The news comes just days before a visit to Beijing by US Defence Secretary Robert Gates, who will seek to mend military ties cut off a year ago by China when Washington sold billions of dollars in arms to its rival Taiwan.
Experts say the J-20 will eventually rival the US Air Force's F-22, the world's only fully operational next-generation stealth fighter jet -- but not any time soon.
The J-20 "will become fully competitive with the F-22, in capability and perhaps in numbers, around the end of this decade," Rick Fisher, an expert on the Chinese military at the International Assessment and Strategy Centre, a US think tank, told AFP.
Dennis Blasko, an expert on the People's Liberation Army -- the world's largest military force -- said the timeline for development of the jet was "probably considerably longer than what most outside observers would estimate".
China plans to begin test flights of the J-20 as soon as this month, with plans to deploy the jet as early as 2017, Japan's Asahi Shimbun newspaper said, quoting Chinese military sources.
The fighter will be equipped with large missiles and could reach the island of Guam, a US territory in the western Pacific, with aerial refuelling, although it would take 10 to 15 more years to develop technology on a par with that of the US F-22, it said.
In late 2009, the deputy head of China's air force, General He Weirong, said the country's stealth fighter would be operational sometime between 2017 and 2019, reports said.
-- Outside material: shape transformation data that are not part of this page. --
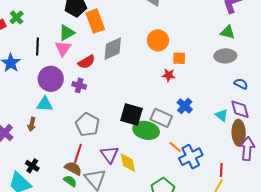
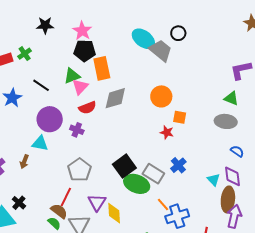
black line: (37, 46) -> (41, 85), turned -66
pink triangle: (63, 48) -> (80, 87), moved
black square: (131, 114) -> (124, 166), turned 30

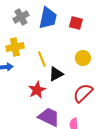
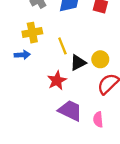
yellow circle: (83, 58) -> (100, 59), moved

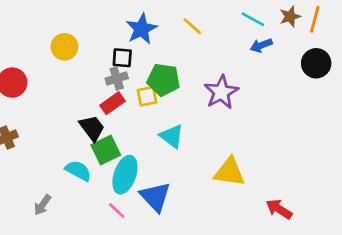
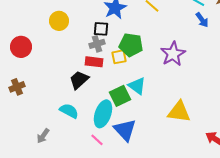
blue arrow: (261, 45) -> (202, 20), turned -105
red rectangle: (113, 103) -> (94, 62), turned 42
black trapezoid: (92, 128) -> (79, 80), turned -95
green square: (106, 150) -> (120, 96), moved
Officials at China's defence ministry declined immediate comment when contacted by AFP about the reports.
Western military experts expressed doubts over how far the PLA had progressed with the J-20 programme.
"I have yet to see proof of a test flight. And testing for a prototype can take quite some time before production begins," Blasko said.
Other than the United States and China, only a handful of countries are working on so-called next-generation stealth fighters.
In January 2010, Russia unveiled a new aircraft touted as a rival to the US jet, developed by Sukhoi.
According to Fisher, Japan has a homegrown programme, while India is cooperating with Russia.
The news about the J-20 comes at a key moment in Sino-US relations, with Gates due in Beijing on Sunday and Chinese President Hu Jintao to visit Washington later this month.
US military officials and strategists see Beijing as a potential threat to Washington's once unrivalled dominance of the Pacific. Ahead of the visit by Gates, contacts had only resumed at a technical level.
Fisher indeed predicted that the J-20 could become a "serious threat to US air superiority in Asia before the end of the decade".
China's massive annual military spending also has aroused concern among its neighbours. Japan last month labelled Beijing's military build-up a global "concern", citing its increased assertiveness in the East and South China Seas.
China has repeatedly insisted its military growth does not pose any threat.
Defence Minister Liang Guanglie said last week that China was currently beefing up its navy, air force and strategic missile forces, while decreasing its ground forces.
According to defence industry publication Aviation Week, the J-20 is larger than observers expected -- suggesting a long-range capacity and the ability to carry heavy weapons loads.